╭─ Task inputs

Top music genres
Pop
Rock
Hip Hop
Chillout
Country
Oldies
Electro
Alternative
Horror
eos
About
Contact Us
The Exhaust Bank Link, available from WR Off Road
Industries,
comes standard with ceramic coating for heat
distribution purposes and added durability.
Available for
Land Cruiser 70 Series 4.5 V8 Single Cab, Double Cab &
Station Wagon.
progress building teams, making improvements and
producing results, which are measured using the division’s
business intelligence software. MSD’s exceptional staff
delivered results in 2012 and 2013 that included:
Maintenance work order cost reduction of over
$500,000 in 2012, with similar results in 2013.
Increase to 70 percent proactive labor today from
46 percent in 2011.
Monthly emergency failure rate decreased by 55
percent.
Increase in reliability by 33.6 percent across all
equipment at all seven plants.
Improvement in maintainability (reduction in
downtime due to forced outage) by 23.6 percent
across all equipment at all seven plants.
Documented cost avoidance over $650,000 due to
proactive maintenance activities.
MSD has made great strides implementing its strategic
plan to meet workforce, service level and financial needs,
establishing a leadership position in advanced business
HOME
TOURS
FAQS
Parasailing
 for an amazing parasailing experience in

╰─

## Problem requirements
From the entries above, print the lines beginning at the one with "Available for" and stopping after the one with "MSD has made", exactly as written and with nothing else.

## Response to this exercise
Available for
Land Cruiser 70 Series 4.5 V8 Single Cab, Double Cab &
Station Wagon.
progress building teams, making improvements and
producing results, which are measured using the division’s
business intelligence software. MSD’s exceptional staff
delivered results in 2012 and 2013 that included:
Maintenance work order cost reduction of over
$500,000 in 2012, with similar results in 2013.
Increase to 70 percent proactive labor today from
46 percent in 2011.
Monthly emergency failure rate decreased by 55
percent.
Increase in reliability by 33.6 percent across all
equipment at all seven plants.
Improvement in maintainability (reduction in
downtime due to forced outage) by 23.6 percent
across all equipment at all seven plants.
Documented cost avoidance over $650,000 due to
proactive maintenance activities.
MSD has made great strides implementing its strategic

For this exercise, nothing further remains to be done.